A French Islamic State fighter painted a rosy picture of life under the group's so-called caliphate in a video released Saturday, the latest example of the jihadists' campaign to glorify their exploits and draw in foreign recruits.
The IS group said the narrative of former army trainer and businessman believed to be aged in his sixties -- whom it named as Abu Suhayb al-Faransi -- was the first episode of a new "series" of propaganda videos, according to the US-based SITE monitoring network.
Videos like Faransi's, distributed via social media, have helped IS lure hundreds of supporters from Western countries to the territory it controls in Iraq and Syria.
Faransi, sporting a henna-dyed beard, military fatigues and tinted glasses, is shown speaking in the 15-minute video about his conversion to Islam and pursuit of jihad.
Faransi recalled IS leader Abu Bakr al-Baghdadi's announcement in June that the fighters were establishing a "caliphate" straddling large chunks of Iraq and Syria.
"From then on, I told myself there was no doubt, I had to join," the Frenchman said.
Some Western recruits have voiced their disenchantment with IS after arriving in the country, and the video posted Saturday sees the group attempting to portray a different narrative.

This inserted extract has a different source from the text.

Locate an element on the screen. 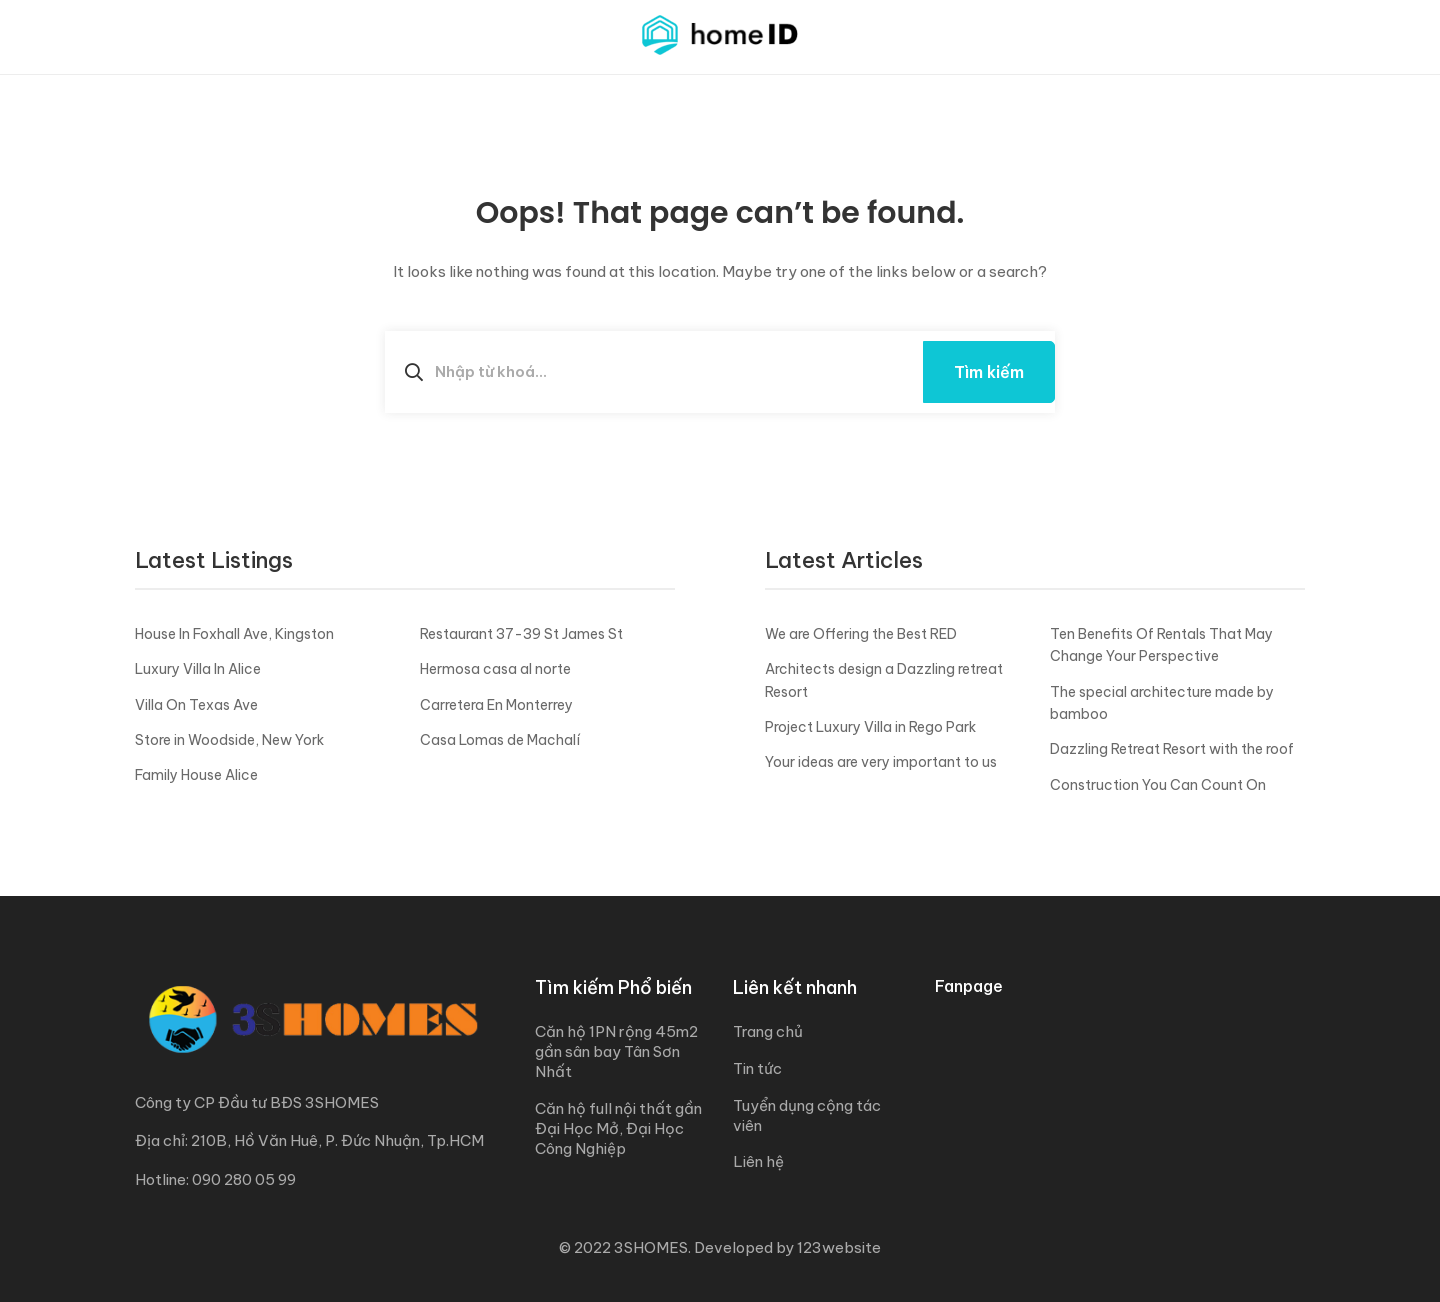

"When I entered the land of the caliphate, I saw that there were different things, institutions, cleanliness, engineers, doctors, sensible people, people who left Europe, who left other lands from across the world to knowingly come fight jihad completely honestly," the man said.
IS seized nearly a third of Iraq virtually unopposed nine months ago, beheading and crucifying civilians and opponents in public and distributing videos of the violence online.
The group has managed to hold on to large parts of the territory despite a US-backed counter-offensive and an Iranian-aided effort to fight the group.